Dataset entries:
▼▼▼

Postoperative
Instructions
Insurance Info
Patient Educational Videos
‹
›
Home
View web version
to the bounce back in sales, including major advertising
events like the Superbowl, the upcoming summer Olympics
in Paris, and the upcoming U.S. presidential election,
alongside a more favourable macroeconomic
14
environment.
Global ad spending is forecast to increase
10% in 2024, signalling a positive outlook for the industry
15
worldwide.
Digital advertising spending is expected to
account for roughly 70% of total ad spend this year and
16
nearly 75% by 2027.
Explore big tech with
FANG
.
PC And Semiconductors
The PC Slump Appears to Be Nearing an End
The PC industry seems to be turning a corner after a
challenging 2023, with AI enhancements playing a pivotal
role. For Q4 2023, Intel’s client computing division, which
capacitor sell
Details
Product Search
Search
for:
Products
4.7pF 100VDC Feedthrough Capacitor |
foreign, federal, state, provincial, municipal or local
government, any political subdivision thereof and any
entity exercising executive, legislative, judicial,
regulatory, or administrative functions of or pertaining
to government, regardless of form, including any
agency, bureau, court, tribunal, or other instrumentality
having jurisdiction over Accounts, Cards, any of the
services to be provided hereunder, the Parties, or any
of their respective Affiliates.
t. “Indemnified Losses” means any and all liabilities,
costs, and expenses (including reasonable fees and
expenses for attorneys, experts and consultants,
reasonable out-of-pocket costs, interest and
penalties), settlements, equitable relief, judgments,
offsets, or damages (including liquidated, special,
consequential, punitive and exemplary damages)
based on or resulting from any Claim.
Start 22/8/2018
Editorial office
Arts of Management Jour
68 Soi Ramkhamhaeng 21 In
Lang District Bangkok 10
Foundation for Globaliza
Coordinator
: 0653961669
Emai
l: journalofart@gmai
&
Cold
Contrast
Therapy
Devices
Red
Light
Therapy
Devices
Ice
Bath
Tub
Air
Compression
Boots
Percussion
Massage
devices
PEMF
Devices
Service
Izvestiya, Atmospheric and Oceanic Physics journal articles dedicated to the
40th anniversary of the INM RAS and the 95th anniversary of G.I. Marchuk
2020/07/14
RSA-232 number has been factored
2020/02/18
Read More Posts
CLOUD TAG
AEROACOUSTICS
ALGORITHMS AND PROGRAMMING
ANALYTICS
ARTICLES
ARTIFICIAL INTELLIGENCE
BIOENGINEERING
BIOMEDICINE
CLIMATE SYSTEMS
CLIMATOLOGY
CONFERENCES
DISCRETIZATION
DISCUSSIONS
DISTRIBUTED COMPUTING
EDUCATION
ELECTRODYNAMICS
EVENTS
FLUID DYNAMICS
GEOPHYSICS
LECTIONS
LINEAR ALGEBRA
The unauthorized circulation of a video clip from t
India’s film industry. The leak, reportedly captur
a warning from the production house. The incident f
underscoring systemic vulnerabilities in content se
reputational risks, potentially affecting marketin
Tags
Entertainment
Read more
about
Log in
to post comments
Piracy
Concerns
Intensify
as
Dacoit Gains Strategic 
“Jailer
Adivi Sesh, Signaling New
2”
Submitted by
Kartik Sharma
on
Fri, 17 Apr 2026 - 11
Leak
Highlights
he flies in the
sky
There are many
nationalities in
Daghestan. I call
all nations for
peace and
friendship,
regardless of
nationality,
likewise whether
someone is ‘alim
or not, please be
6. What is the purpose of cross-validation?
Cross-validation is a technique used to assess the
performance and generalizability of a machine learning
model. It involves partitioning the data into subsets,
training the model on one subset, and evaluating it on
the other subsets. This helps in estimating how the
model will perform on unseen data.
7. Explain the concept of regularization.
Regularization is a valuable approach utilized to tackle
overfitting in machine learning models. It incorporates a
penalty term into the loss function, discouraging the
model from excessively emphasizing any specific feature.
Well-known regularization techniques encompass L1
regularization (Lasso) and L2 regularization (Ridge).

▲▲▲

§ **Task brief**:
Which lines of the records above contain the word "expenses"? Report each one in full.

§ **Exercise response**:
costs, and expenses (including reasonable fees and
expenses for attorneys, experts and consultants,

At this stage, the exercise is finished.